There has been some discussion on fifteensquared about the difficulty of recent Beelzebub puzzles. So this time there’s a Beelzebub crossword from 2003 presented purely as a picture giving me no chance to revisit any clues. I’ve simply typed up the solution notes (occasionally in some perplexity as to what the clue that did that might be).
Difficulty is a subjective term. I’ll note that the fifteensquared criticism managed to cover puzzles by both Beelzebubs, which makes it a little more intricate. There is no specific guidance about difficulty and we set our puzzles separately, relying on the crossword editor to make sure there aren’t unusually close repetitions of vocabulary. So there hasn’t been a concerted decision to simplify the puzzle, and the fact that these two puzzles have been rated as unusually easy by the same small coterie of bloggers is purely a coincidence. (It would be nice if it was a large coterie of bloggers, but there you go.)
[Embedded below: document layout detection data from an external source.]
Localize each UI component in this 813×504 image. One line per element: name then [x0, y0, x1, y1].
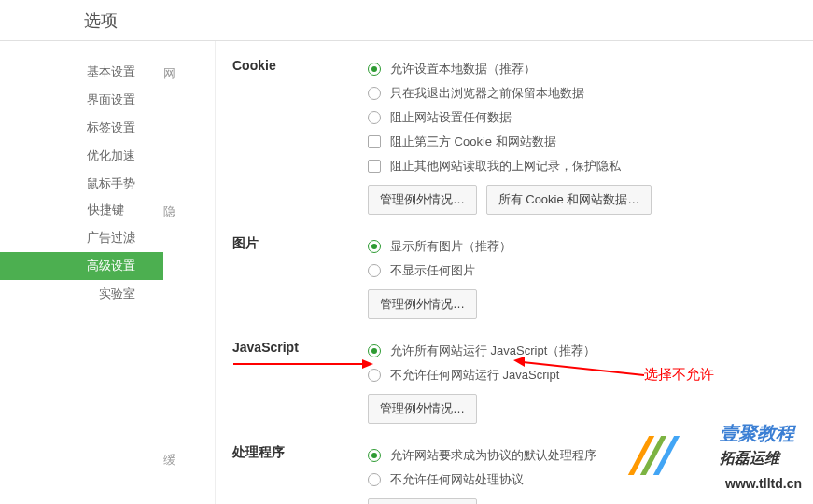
radio-label: 不显示任何图片	[390, 262, 475, 279]
radio-cookie-session[interactable]	[368, 87, 381, 100]
radio-image-show[interactable]	[368, 240, 381, 253]
sidebar: 基本设置 界面设置 标签设置 优化加速 鼠标手势 快捷键 广告过滤 高级设置 实…	[0, 41, 163, 504]
section-title-cookie: Cookie	[232, 58, 368, 215]
btn-image-exceptions[interactable]: 管理例外情况…	[368, 289, 477, 319]
watermark-brand: 壹聚教程 拓磊运维	[720, 421, 794, 469]
btn-handler-manage[interactable]: 管理处理程序…	[368, 498, 477, 504]
radio-label: 不允许任何网站运行 JavaScript	[390, 367, 559, 384]
section-image: 图片 显示所有图片（推荐） 不显示任何图片 管理例外情况…	[232, 235, 813, 319]
page-title: 选项	[84, 9, 118, 32]
sidebar-item-shortcut[interactable]: 快捷键	[0, 196, 163, 224]
sidebar-item-speed[interactable]: 优化加速	[0, 142, 163, 170]
section-title-js: JavaScript	[232, 340, 368, 424]
checkbox-block-tracking[interactable]	[368, 160, 381, 173]
radio-cookie-allow[interactable]	[368, 63, 381, 76]
radio-label: 允许设置本地数据（推荐）	[390, 61, 536, 77]
radio-label: 显示所有图片（推荐）	[390, 238, 512, 255]
checkbox-label: 阻止其他网站读取我的上网记录，保护隐私	[390, 158, 621, 175]
page-header: 选项	[0, 0, 813, 41]
radio-image-hide[interactable]	[368, 264, 381, 277]
sidebar-item-tabs[interactable]: 标签设置	[0, 114, 163, 142]
watermark-url: www.tlltd.cn	[725, 476, 802, 491]
category-label-net: 网	[163, 60, 215, 88]
radio-label: 允许所有网站运行 JavaScript（推荐）	[390, 343, 596, 359]
section-cookie: Cookie 允许设置本地数据（推荐） 只在我退出浏览器之前保留本地数据 阻止网…	[232, 58, 813, 215]
category-label-privacy: 隐	[163, 198, 215, 226]
radio-handler-allow[interactable]	[368, 449, 381, 462]
radio-handler-block[interactable]	[368, 473, 381, 486]
radio-js-allow[interactable]	[368, 344, 381, 357]
radio-js-block[interactable]	[368, 369, 381, 382]
sidebar-item-adblock[interactable]: 广告过滤	[0, 224, 163, 252]
sidebar-item-advanced[interactable]: 高级设置	[0, 252, 163, 280]
radio-label: 只在我退出浏览器之前保留本地数据	[390, 85, 584, 102]
sidebar-item-mouse[interactable]: 鼠标手势	[0, 170, 163, 198]
btn-cookie-all[interactable]: 所有 Cookie 和网站数据…	[486, 185, 652, 215]
btn-cookie-exceptions[interactable]: 管理例外情况…	[368, 185, 477, 215]
radio-label: 阻止网站设置任何数据	[390, 109, 512, 126]
checkbox-block-3p[interactable]	[368, 135, 381, 148]
annotation-text: 选择不允许	[644, 366, 714, 384]
radio-label: 允许网站要求成为协议的默认处理程序	[390, 447, 596, 464]
section-title-handler: 处理程序	[232, 444, 368, 504]
section-title-image: 图片	[232, 235, 368, 319]
watermark-stripes-icon	[638, 436, 673, 478]
section-js: JavaScript 允许所有网站运行 JavaScript（推荐） 不允许任何…	[232, 340, 813, 424]
main-layout: 基本设置 界面设置 标签设置 优化加速 鼠标手势 快捷键 广告过滤 高级设置 实…	[0, 41, 813, 504]
btn-js-exceptions[interactable]: 管理例外情况…	[368, 394, 477, 424]
sidebar-item-ui[interactable]: 界面设置	[0, 86, 163, 114]
checkbox-label: 阻止第三方 Cookie 和网站数据	[390, 133, 556, 150]
sidebar-item-lab[interactable]: 实验室	[0, 280, 163, 308]
category-column: 网 隐 缓	[163, 41, 215, 504]
category-label-cache: 缓	[163, 446, 215, 474]
radio-label: 不允许任何网站处理协议	[390, 471, 524, 488]
radio-cookie-block[interactable]	[368, 111, 381, 124]
sidebar-item-basic[interactable]: 基本设置	[0, 58, 163, 86]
Beyond that, I can say that I don’t set down to make a puzzle harder or easier than a given standard. I’m not actually sure how I could systematically do that. There are one or two things that do raise the difficulty of a puzzle – e.g. eschewing anagrams, and I have on occasion eliminated an anagram if it’s been the only one in a puzzle. (The easy availability of the device when faced with a word with a tasty selection of letters means I can count the number of times that this has happened on the knuckles of one hand.) But beyond that it gets harder – it would be difficult to contrive every clue so that the wordplay related only to words marked arch, obs, Shakes or Spens, for instance. Even then I’d probably end up with EALE, which everyone knows. And while some intricate constructions or oblique allusions present themselves most times, a puzzle full of them might well be tedious.
In any case, I can report writing clues that have struck me as challenging, only to have a solver rattle them off, while observing that the hidden answer I dashed off because the finishing line of clue-writing was in sight was actually rather tricky. Conversely, I once submitted a clue in some desperation to Azed since it was the only thing I could think of, and it won second prize. Only in retrospect did I notice that I’d actually done something rather subtle.
So, in short, it’s hard for me to determine the difficulty of a puzzle, and thus hard for me to think how to remedy any perceived simplification. But certainly trying some of the earlier puzzles on this site might identify any trends.